Therefore, the presence of a participant with specialized
transcribing skills may not be necessary. Such a facilitation may
e.g. lead to cost reductions in an enterprise.
[0068] Action 411. Having received the input from the user A, the
first UE 121 transmits, to the first network node 141, the
indication of the error of the transcript to the first network node
141. The indication may be referred to as error indication. This
Action relates to Actions 504 and 605 respectively, described
below.
[0069] Action 412. When the first network node 141 has received the
indication, the first network node 141 provides the indication to
one or more participants in the media session. In the example in
FIG. 4, this means that the indication is received by the second UE
122. Through the user interface the indication becomes noticeable
to the user B, who is thereby informed that a translation error has
occurred. This Action relates to Actions 505 and 702, described
below. As mentioned above with reference to the example scenario in
FIG. 3, it may also be suitable that the indication is clearly
displayed on the first UE 121, so that the user A clearly sees that
his/her input has been duly registered. However, displaying the
indication may be performed internally in the first UE 121 and does
not necessarily imply any signaling with the first network node
141, e.g. if the input from the user A is given as a touch command
on the first UE 121. If the input from the user A is given as a
voice command, however, the voice command must be provided to the
DA comprised in the first network node 141, and subsequently
provided from the network node 141 to the first UE 121.

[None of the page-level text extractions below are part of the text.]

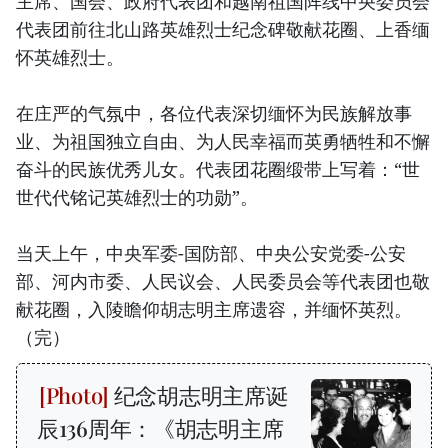
主席、国会、政府代表团和越南祖国阵线中央委员会
代表团前往北山路英雄烈士纪念碑敬献花圈、上香缅
怀英雄烈士。
在庄严的气氛中，各位代表深切缅怀为民族解放事
业、为祖国独立自由、为人民幸福而英勇牺牲和不懈
奋斗的民族优秀儿女。代表团花圈缎带上写着：“世
世代代铭记英雄烈士的功勋”。
当天上午，中央军委-国防部、中央公安党委-公安
部、河内市委、人民议会、人民委员会等代表团也敬
献花圈，入陵瞻仰胡志明主席遗容，并缅怀英烈。
（完）
纪念胡志明主席诞
辰136周年：《胡志明主席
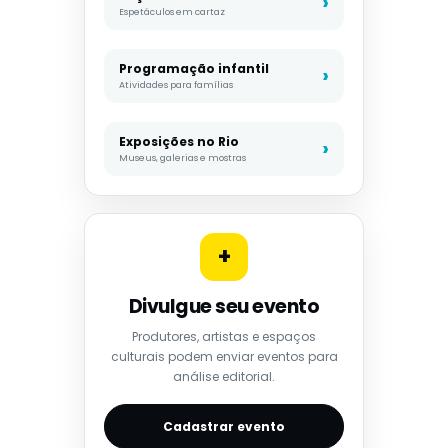
Espetáculos em cartaz
Programação infantil
Atividades para famílias
Exposições no Rio
Museus, galerias e mostras
+
Divulgue seu evento
Produtores, artistas e espaços
culturais podem enviar eventos para
análise editorial.
Cadastrar evento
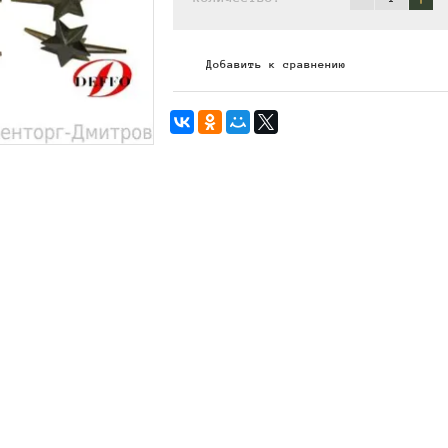
Добавить к сравнению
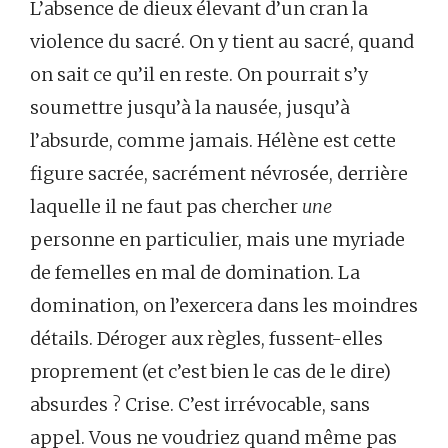
L’absence de dieux élevant d’un cran la
violence du sacré. On y tient au sacré, quand
on sait ce qu’il en reste. On pourrait s’y
soumettre jusqu’à la nausée, jusqu’à
l’absurde, comme jamais. Hélène est cette
figure sacrée, sacrément névrosée, derrière
laquelle il ne faut pas chercher
une
personne en particulier, mais une myriade
de femelles en mal de domination. La
domination, on l’exercera dans les moindres
détails. Déroger aux règles, fussent-elles
proprement (et c’est bien le cas de le dire)
absurdes ? Crise. C’est irrévocable, sans
appel. Vous ne voudriez quand même pas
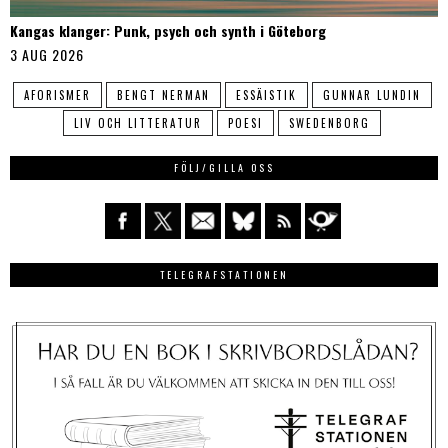
Kangas klanger: Punk, psych och synth i Göteborg
3 AUG 2026
AFORISMER
BENGT NERMAN
ESSÄISTIK
GUNNAR LUNDIN
LIV OCH LITTERATUR
POESI
SWEDENBORG
FÖLJ/GILLA OSS
TELEGRAFSTATIONEN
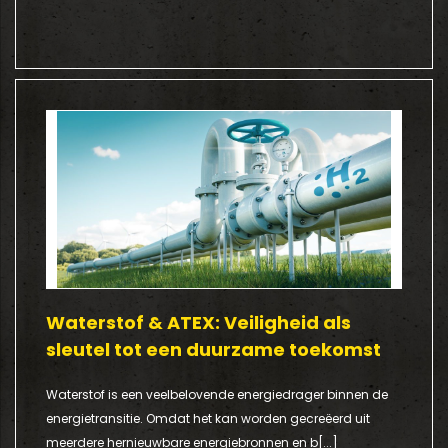
Waterstof & ATEX: Veiligheid als
sleutel tot een duurzame toekomst
Waterstof is een veelbelovende energiedrager binnen de
energietransitie. Omdat het kan worden gecreëerd uit
meerdere hernieuwbare energiebronnen en b[...]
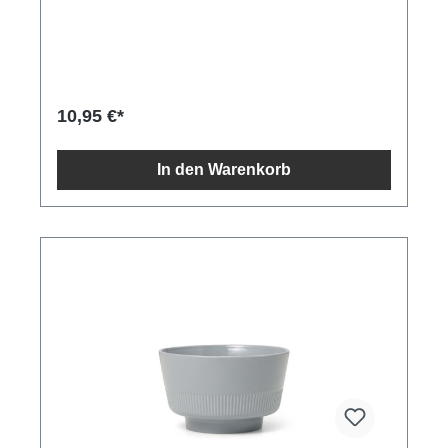
10,95 €*
In den Warenkorb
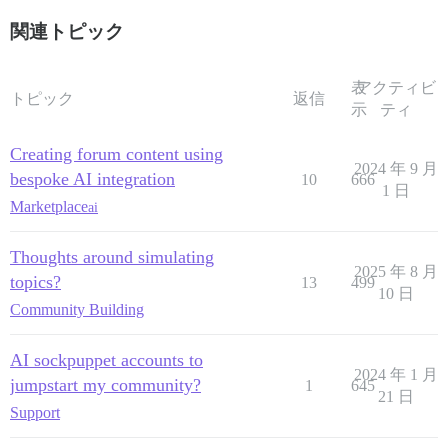
関連トピック
表
アクティビ
トピック
返信
示
ティ
Creating forum content using
2024 年 9 月
bespoke AI integration
10
666
1 日
Marketplace
ai
Thoughts around simulating
2025 年 8 月
topics?
13
499
10 日
Community Building
AI sockpuppet accounts to
2024 年 1 月
jumpstart my community?
1
645
21 日
Support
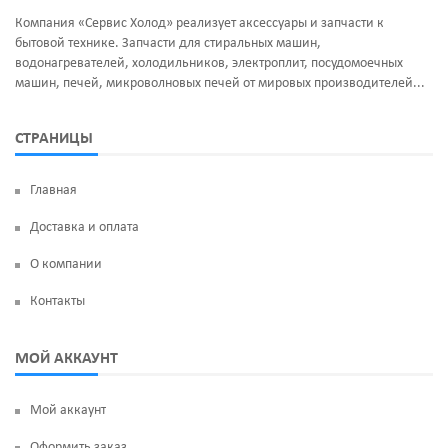
Компания «Сервис Холод» реализует аксессуары и запчасти к
бытовой технике. Запчасти для стиральных машин,
водонагревателей, холодильников, электроплит, посудомоечных
машин, печей, микроволновых печей от мировых производителей...
СТРАНИЦЫ
Главная
Доставка и оплата
О компании
Контакты
МОЙ АККАУНТ
Мой аккаунт
Оформить заказ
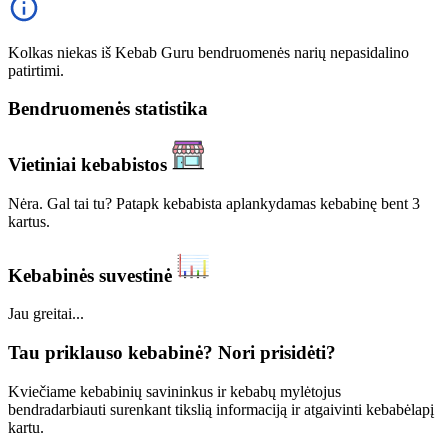
Kolkas niekas iš Kebab Guru bendruomenės narių nepasidalino
patirtimi.
Bendruomenės statistika
Vietiniai kebabistos
Nėra. Gal tai tu? Patapk kebabista aplankydamas kebabinę bent 3
kartus.
Kebabinės suvestinė
Jau greitai...
Tau priklauso kebabinė? Nori prisidėti?
Kviečiame kebabinių savininkus ir kebabų mylėtojus
bendradarbiauti surenkant tikslią informaciją ir atgaivinti kebabėlapį
kartu.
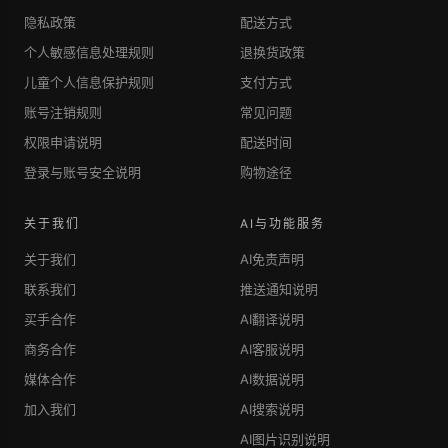
隐私政策
配送方式
个人敏感信息处理规则
退换货政策
儿童个人信息保护规则
支付方式
账号注销规则
常见问题
权限申请说明
配送时间
登录与账号安全说明
购物途径
关于我们
AI与功能服务
关于我们
AI免责声明
联系我们
推送通知说明
买手合作
AI翻译说明
商务合作
AI客服说明
媒体合作
AI数据说明
加入我们
AI搜索说明
AI图片识别说明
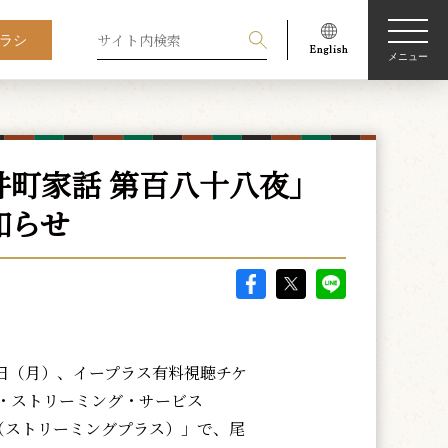
ラシ
メニュー
町家話 第百八十八夜」
知らせ
8日（月）、イープラス有料視聴チケ
・ストリーミング・サービス
ng+（ストリーミングプラス）」で、尾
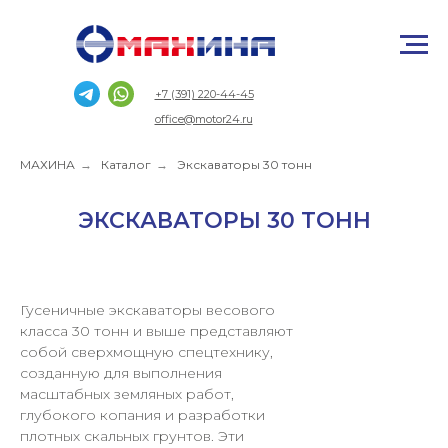
+7 (391) 220-44-45
office@motor24.ru
МАХИНА
→
Каталог
→
Экскаваторы 30 тонн
ЭКСКАВАТОРЫ 30 ТОНН
Гусеничные экскаваторы весового
класса 30 тонн и выше представляют
собой сверхмощную спецтехнику,
созданную для выполнения
масштабных земляных работ,
глубокого копания и разработки
плотных скальных грунтов. Эти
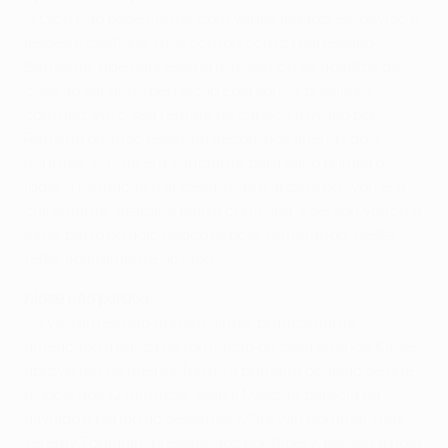
O Lyon não pôde contar com vários jogadores, devido a
lesões e castigos, mas contou com o regressado
Benzema, que depressa entusiasmou os adeptos da
casa ao servir na perfeição Ederson. O brasileiro,
contudo, viu o seu remate de cabeça travado por
Rensing quando estavam decorridos apenas dois
minutos. O nulo era suficiente para dar o primeiro
lugar à formação francesa, mas a aposta do Lyon era,
claramente, atacar a baliza contrária. Ederson voltou a
estar perto do golo pouco depois, rematando, desta
feita, ligeiramente ao lado.
Klose não perdoa
Os visitantes não tinham ainda, praticamente,
ameaçado a baliza da formação da casa quando Klose
aproveitou da melhor forma a primeira ocasião de que
dispôs, aos 12 minutos. Jean II Makoun parecia ter
aliviado o perigo ao desarmar Mark van Bommel, mas
Jérémy Toulalan, pressionado por Ribéry, perdeu a bola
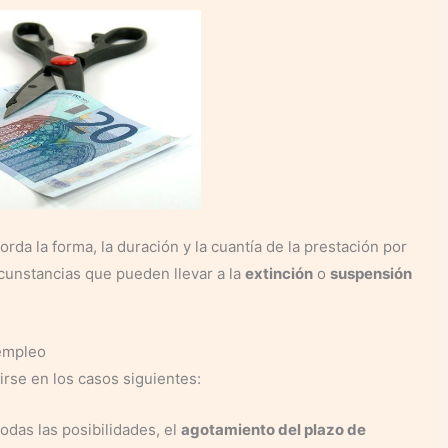
da la forma, la duración y la cuantía de la prestación por
cunstancias que pueden llevar a la
extinción
o
suspensión
sempleo
rse en los casos siguientes:
todas las posibilidades, el
agotamiento del plazo de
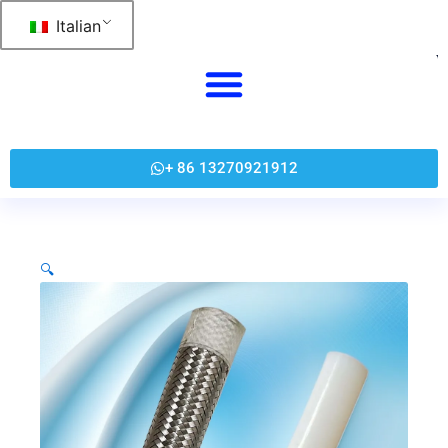
跳
Italian
至
内
容
+ 86 13270921912
🔍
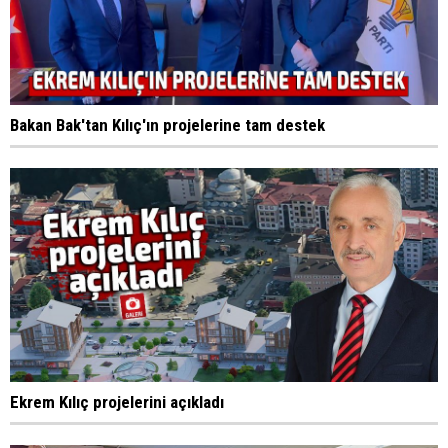
Bakan Bak'tan Kılıç'ın projelerine tam destek
Ekrem Kılıç projelerini açıkladı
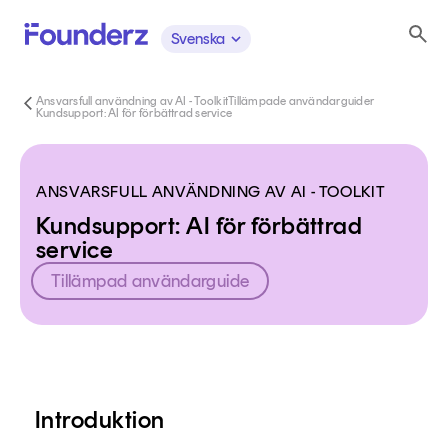
Svenska
Ansvarsfull användning av AI - Toolkit
Tillämpade användarguider
Kundsupport: AI för förbättrad service
ANSVARSFULL ANVÄNDNING AV AI - TOOLKIT
Kundsupport: AI för förbättrad
service
Tillämpad användarguide
Innehåll
Introduktion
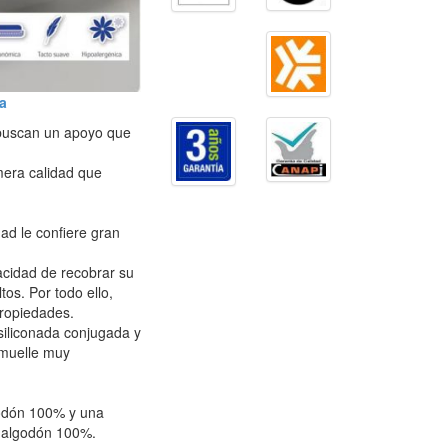
a
 buscan un apoyo que
mera calidad que
dad le confiere gran
acidad de recobrar su
os. Por todo ello,
propiedades.
 siliconada conjugada y
 muelle muy
godón 100% y una
e algodón 100%.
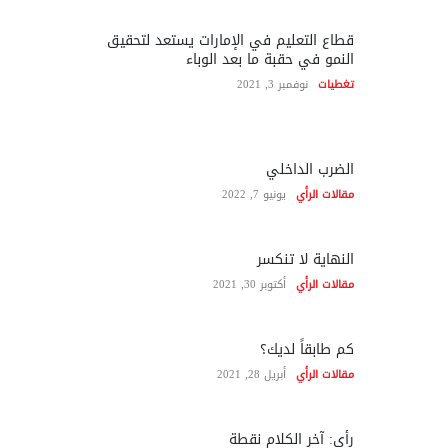
قطاع التعليم في الإمارات يستعد لتحقيق
النمو في حقبة ما بعد الوباء
تغطيات
نوفمبر 3, 2021
الضرب الداخلي
مقالات الرأي
يونيو 7, 2022
النهاية لا تنكسر
مقالات الرأي
أكتوبر 30, 2021
كم طابقاً لديك؟
مقالات الرأي
أبريل 28, 2021
رأي: آخر الكلام نقطة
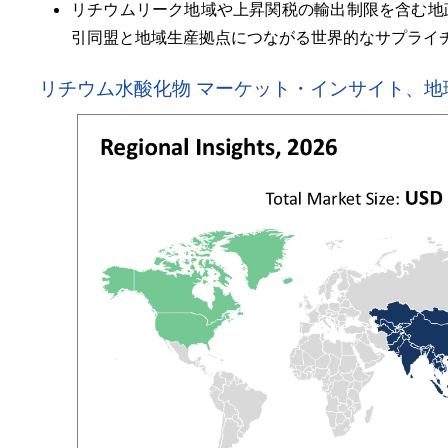
リチウムリーク地域や上昇関税の輸出制限を含む地
引同盟と地域生産拠点につながる世界的なサプライ
リチウム水酸化物 マーケット・インサイト、地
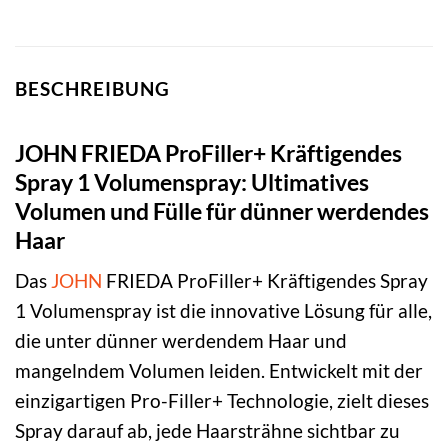
BESCHREIBUNG
JOHN FRIEDA ProFiller+ Kräftigendes
Spray 1 Volumenspray: Ultimatives
Volumen und Fülle für dünner werdendes
Haar
Das
JOHN
FRIEDA ProFiller+ Kräftigendes Spray
1 Volumenspray ist die innovative Lösung für alle,
die unter dünner werdendem Haar und
mangelndem Volumen leiden. Entwickelt mit der
einzigartigen Pro-Filler+ Technologie, zielt dieses
Spray darauf ab, jede Haarsträhne sichtbar zu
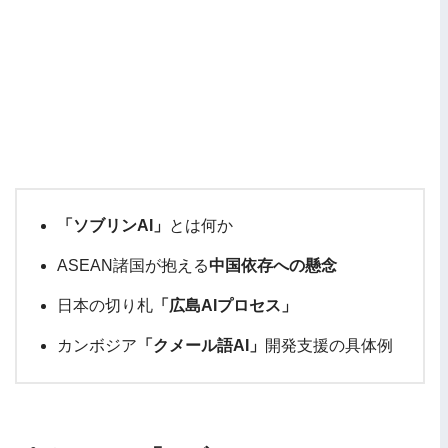
「ソブリンAI」
とは何か
ASEAN諸国が抱える
中国依存への懸念
日本の切り札
「広島AIプロセス」
カンボジア
「クメール語AI」
開発支援の具体例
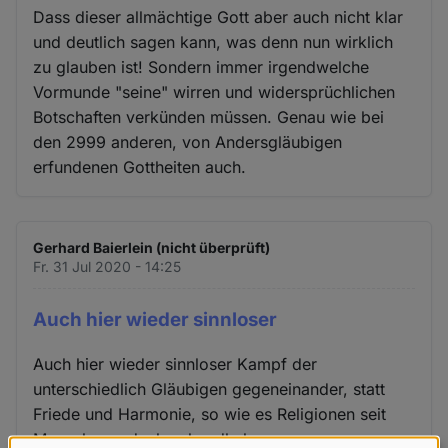
Dass dieser allmächtige Gott aber auch nicht klar
und deutlich sagen kann, was denn nun wirklich
zu glauben ist! Sondern immer irgendwelche
Vormunde "seine" wirren und widersprüchlichen
Botschaften verkünden müssen. Genau wie bei
den 2999 anderen, von Andersgläubigen
erfundenen Gottheiten auch.
Gerhard Baierlein (nicht überprüft)
Fr. 31 Jul 2020 - 14:25
Auch hier wieder sinnloser
Auch hier wieder sinnloser Kampf der
unterschiedlich Gläubigen gegeneinander, statt
Friede und Harmonie, so wie es Religionen seit
Menschengedenken handhaben.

[0070] Action 413. In certain applicable scenarios, the first
network node 141 may update the incorrect transcript and
translation with an updated version. Ideally, in such a scenario,
the updated version of the transcript and translation correctly
reflects the content of the audio input in the media session. Such
an updated translation may be obtained from the user A, e.g. if the
user A has access to a keyboard or similar equipment and provides a
correct transcript, as mentioned above. The updated translation may
also be provided by a machine translation service. A translation
service may, e.g., be aware of certain errors that are common in an
in-call translation context, such as puns or certain words that are
easily confounded, for example if they sound similar when spoken.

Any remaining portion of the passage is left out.